Otto Hahn reçoit seul en1945 le prix Nobel de physique pour ces travaux sur la fission, malgré la participation active de Lise Meitner à la compréhension du processus physique (dont le rôle joué par l’énergie cinétique produite lors de la fracture de l’atome).
Leurs travaux décrivent la fission neutronique, connue sous le nom de fission nucléaire induite, soit la cassure d’un noyau d’atome sous l’effet d’un bombardement de neutrons, suivie de la libération d’une énergie thermique importante.
En parallèle, on distingue la fission nucléaire spontanée, dont le phénomène fut rapporté en 1940 par G. N. Flerov et K. A. Petrzak. Plus rare que la fission induite, le phénomène consiste en la scission du noyau de l’atome sans effet d’absorption d’un neutron.
Les perspectives et nouveaux usages
Le retour de la filière de fission nucléaire sur le devant de la scène française et internationale ouvre la voie à des champs d’applications innovantes.
SMR : petits réacteurs compacts
Les Small Modular Reactors (SMR) ou petits réacteurs modulaires (PRM) sont des réacteurs avancés avec une puissance brute jusqu’à 300 MW contre de l'ordre de 1 000 MW pour les réacteurs « traditionnels » de 2e génération. Ils se distinguent par leur modularité car l’assemblage peut se faire en usine comme un composant ou module. Il est transportable comme une unité jusqu’à son site d’installation.
La préfabrication en usine est un atout indéniable en termes de coûts de production par rapport à des réacteurs de l’ancienne génération dont les chantiers de construction sont souvent le théâtre de retards sur le planning et de problèmes techniques.
De par leur souplesse de conception, les SMR séduisent les entreprises privées et le secteur public, précisément pour les régions où l’accès à l’énergie est difficile. Leur déploiement pourrait servir à alimenter un bassin rural de population et d’industrie, tout comme servir de source énergétique de secours pour les situations d’urgence.

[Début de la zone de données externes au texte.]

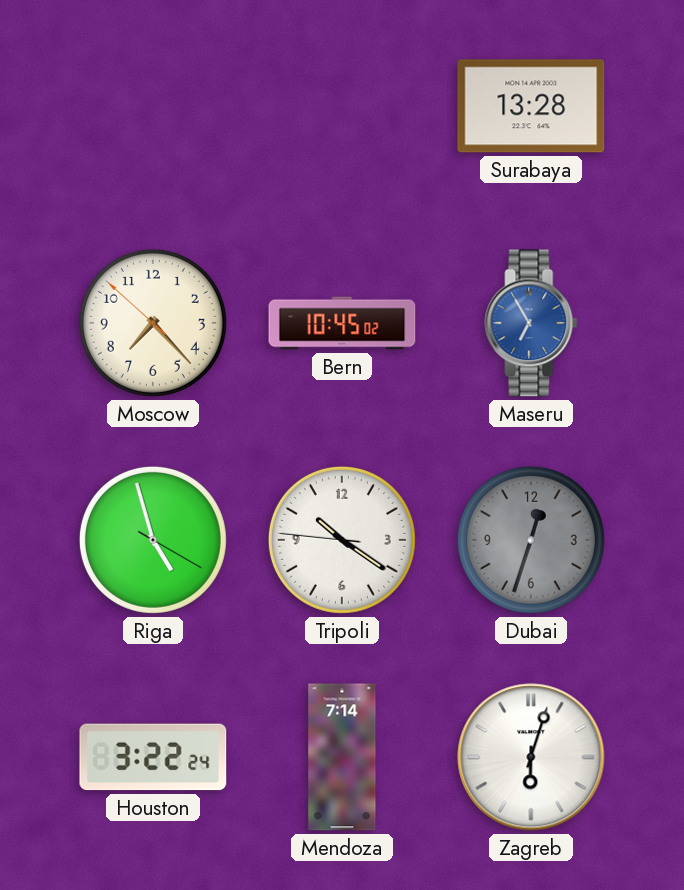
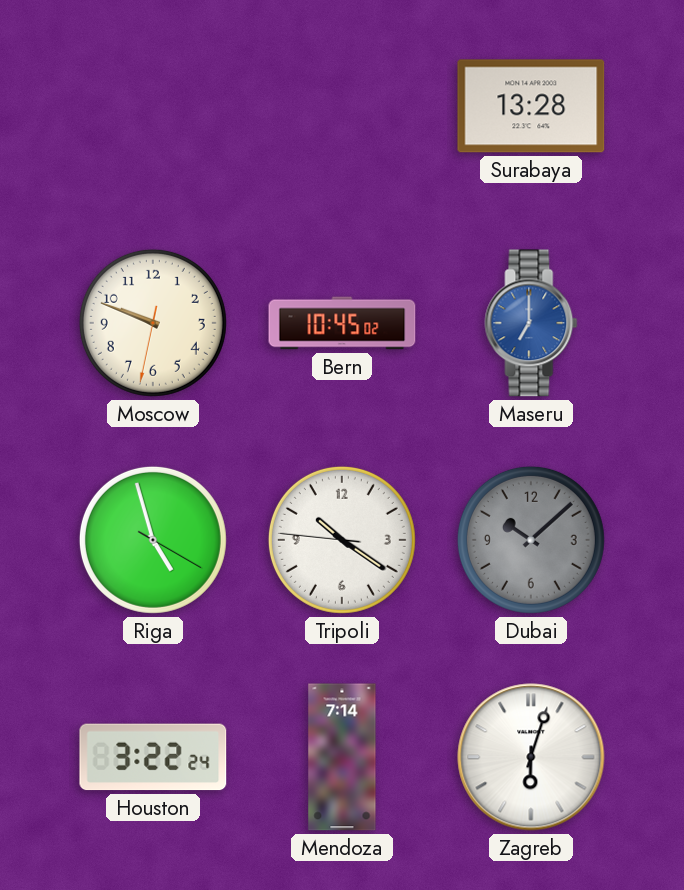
Moscow: 7:22 -> 9:48
Maseru: 6:55 -> 7:00
Dubai: 12:33 -> 10:08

En 2024, plus de 70 projets de construction de petits réacteurs modulaires sont en cours de développement dans le monde (Argentine, Canada, Chine, Corée du Sud, États-Unis et Russie).
Production d’hydrogène, industrie, chauffage urbain
Les applications des réacteurs nucléaires peuvent dépasser le cadre de la production d’électricité. De nombreuses applications sont à l’étude ou en cours d’activité partout dans le monde.
L’accès à l’eau sera un enjeu majeur au cours du XXIe siècle : selon les projections du World Resources Institute pour 2050, 51 pays seraient concernés par le stress hydrique engendré par le manque d’eau potable avec l’accentuation de la raréfaction des ressources liés au problème climatique. L’énergie nucléaire par fission peut trouver une application dans des usines de dessalement de l’eau de mer où la production de chaleur est nécessaire dans le processus de distillation. Des projets de réacteurs avancés sont actuellement en cours de recherche aux États-Unis(2).
La filière du nucléaire pourrait être utilisée dans des projets de production d’hydrogène dont l’usage est indispensable dans de nombreux secteurs industriels (production d’ammoniac, d’acier ou de carburants synthétiques).
Enfin, une part de la chaleur produite par un réacteur nucléaire est perdue dans l’environnement. Elle pourrait être injectée dans les réseaux de chauffage industriel et urbain.
La régénération dans les réacteurs de 4e génération
Le cycle de vie du combustible uranium dans un réacteur prévoit un remplacement et un recyclage après une durée d’utilisation moyenne de 4 ans. Actuellement, les normes prévoient que l'uranium 235 usé suit une phase de traitement en piscine de refroidissement puis en usine de revalorisation. Toutefois, il peut être recyclé une seule fois pour un nouvel usage. Or, 96 % du combustible nucléaire présente encore des propriétés énergétiques après utilisation.
Les réacteurs à neutrons rapides de 4e génération au stade expérimental auraient potentiellement une fonctionnalité de multi-recyclage du combustible usagé.
À terme, les objectifs seraient d’optimiser le recours aux ressources énergétiques et de production de déchets nucléaires à vie longue.